(INFORMATION SHOWN):

──────────────────────────────

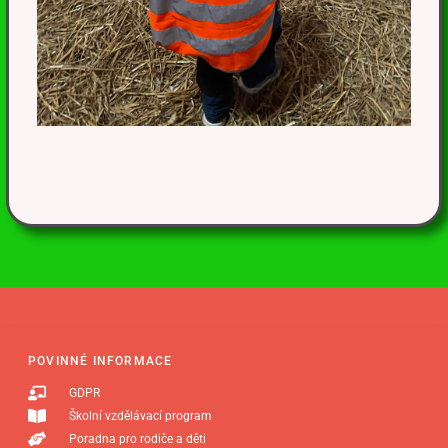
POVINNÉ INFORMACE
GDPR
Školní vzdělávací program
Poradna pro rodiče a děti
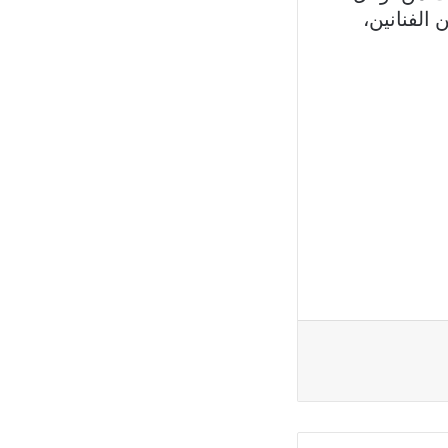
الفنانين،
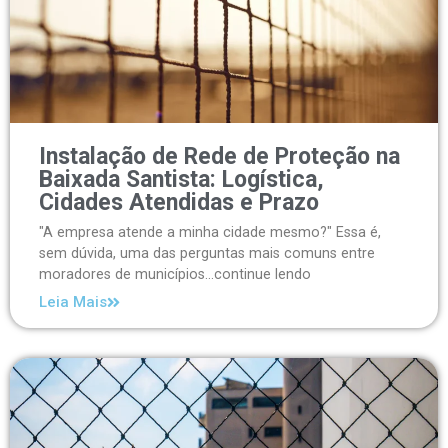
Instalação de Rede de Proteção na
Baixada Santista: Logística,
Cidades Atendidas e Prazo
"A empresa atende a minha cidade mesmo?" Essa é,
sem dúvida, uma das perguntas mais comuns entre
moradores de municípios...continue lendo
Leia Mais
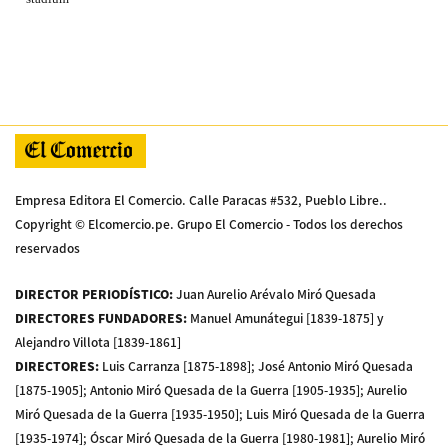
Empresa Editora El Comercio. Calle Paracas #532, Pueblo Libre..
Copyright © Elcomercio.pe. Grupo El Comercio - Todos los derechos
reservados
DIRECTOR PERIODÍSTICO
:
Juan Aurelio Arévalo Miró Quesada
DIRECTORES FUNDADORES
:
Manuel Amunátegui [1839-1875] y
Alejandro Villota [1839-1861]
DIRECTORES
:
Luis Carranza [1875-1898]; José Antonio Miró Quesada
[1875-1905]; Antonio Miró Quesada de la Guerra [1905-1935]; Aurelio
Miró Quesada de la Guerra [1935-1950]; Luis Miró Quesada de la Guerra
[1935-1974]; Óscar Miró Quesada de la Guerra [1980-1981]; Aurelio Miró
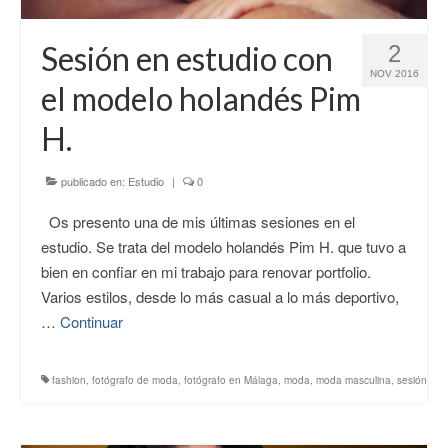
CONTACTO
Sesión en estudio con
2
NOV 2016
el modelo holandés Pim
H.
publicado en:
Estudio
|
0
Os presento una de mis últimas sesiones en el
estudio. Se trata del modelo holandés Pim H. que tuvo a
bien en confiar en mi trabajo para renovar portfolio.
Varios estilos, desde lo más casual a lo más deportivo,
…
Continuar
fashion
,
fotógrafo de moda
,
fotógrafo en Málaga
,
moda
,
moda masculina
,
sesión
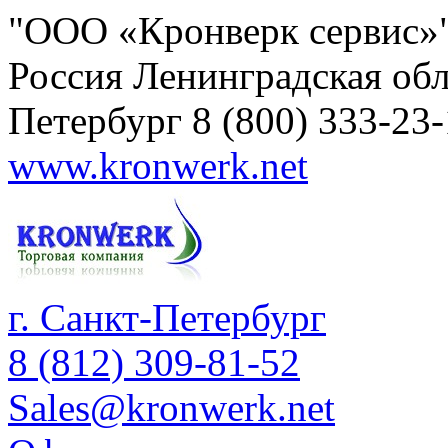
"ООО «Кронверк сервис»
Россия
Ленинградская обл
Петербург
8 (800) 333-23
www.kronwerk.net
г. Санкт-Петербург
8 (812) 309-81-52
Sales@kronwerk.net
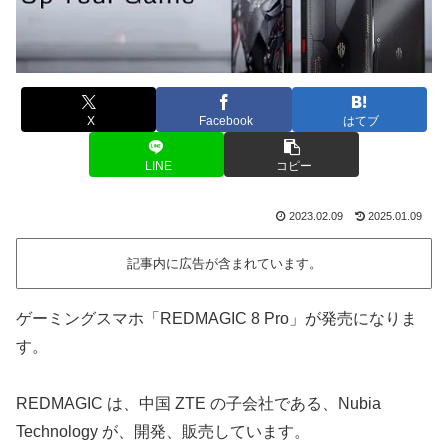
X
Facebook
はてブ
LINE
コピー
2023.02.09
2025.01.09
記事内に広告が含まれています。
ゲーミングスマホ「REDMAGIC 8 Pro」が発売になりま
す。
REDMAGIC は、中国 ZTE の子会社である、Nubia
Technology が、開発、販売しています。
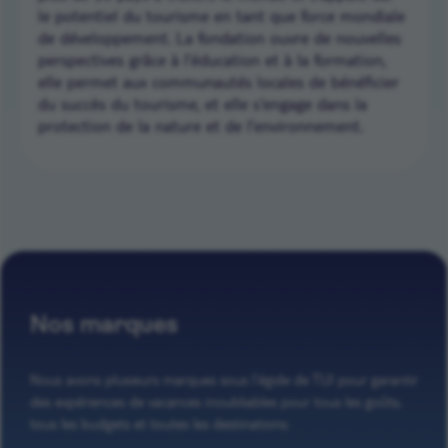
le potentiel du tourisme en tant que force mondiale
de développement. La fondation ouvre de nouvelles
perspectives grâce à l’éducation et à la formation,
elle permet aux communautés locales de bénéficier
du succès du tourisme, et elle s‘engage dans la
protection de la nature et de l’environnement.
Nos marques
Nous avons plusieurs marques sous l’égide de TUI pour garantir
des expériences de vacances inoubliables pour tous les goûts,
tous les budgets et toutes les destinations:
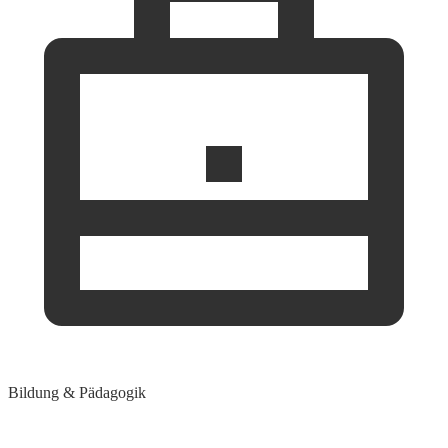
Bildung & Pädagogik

──────────────────────────────

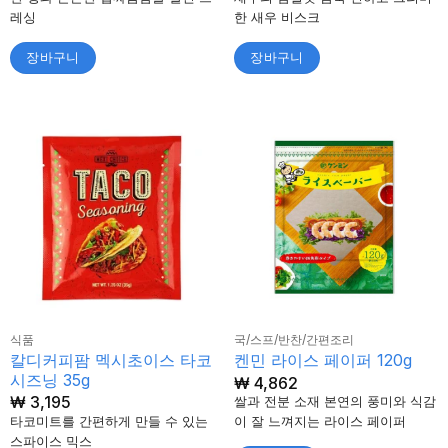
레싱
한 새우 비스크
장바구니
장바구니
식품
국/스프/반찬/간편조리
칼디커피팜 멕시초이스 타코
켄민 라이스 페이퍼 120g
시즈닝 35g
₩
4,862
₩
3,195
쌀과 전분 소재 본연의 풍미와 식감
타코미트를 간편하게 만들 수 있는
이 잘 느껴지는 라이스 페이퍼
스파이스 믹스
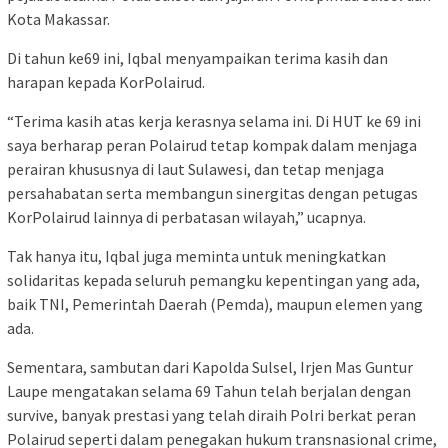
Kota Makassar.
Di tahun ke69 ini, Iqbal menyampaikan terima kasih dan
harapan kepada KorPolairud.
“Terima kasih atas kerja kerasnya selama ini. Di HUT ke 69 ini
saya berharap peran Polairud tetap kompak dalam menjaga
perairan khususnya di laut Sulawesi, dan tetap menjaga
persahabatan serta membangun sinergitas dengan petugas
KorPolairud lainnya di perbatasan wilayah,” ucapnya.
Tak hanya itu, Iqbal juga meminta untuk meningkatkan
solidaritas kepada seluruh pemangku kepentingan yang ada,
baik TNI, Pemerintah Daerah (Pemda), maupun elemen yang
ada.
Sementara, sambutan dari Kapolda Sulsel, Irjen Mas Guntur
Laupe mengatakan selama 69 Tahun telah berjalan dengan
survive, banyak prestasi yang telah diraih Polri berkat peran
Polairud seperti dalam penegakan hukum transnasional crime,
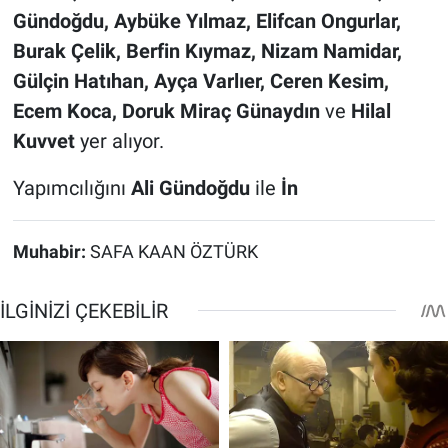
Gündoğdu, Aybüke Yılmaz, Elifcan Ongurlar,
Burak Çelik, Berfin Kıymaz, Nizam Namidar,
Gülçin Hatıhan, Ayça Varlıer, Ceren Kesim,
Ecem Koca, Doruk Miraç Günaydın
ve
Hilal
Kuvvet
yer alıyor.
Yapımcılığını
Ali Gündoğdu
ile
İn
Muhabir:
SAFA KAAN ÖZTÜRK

──────────────────────────────

(YOUR INSTRUCTIONS): Begin with the line above that has "Kota Makassar." and continue through the line that has "saya berharap peran", setting each one down exactly. Stop there.

(RESPONSE BOX):
Kota Makassar.
Di tahun ke69 ini, Iqbal menyampaikan terima kasih dan
harapan kepada KorPolairud.
“Terima kasih atas kerja kerasnya selama ini. Di HUT ke 69 ini
saya berharap peran Polairud tetap kompak dalam menjaga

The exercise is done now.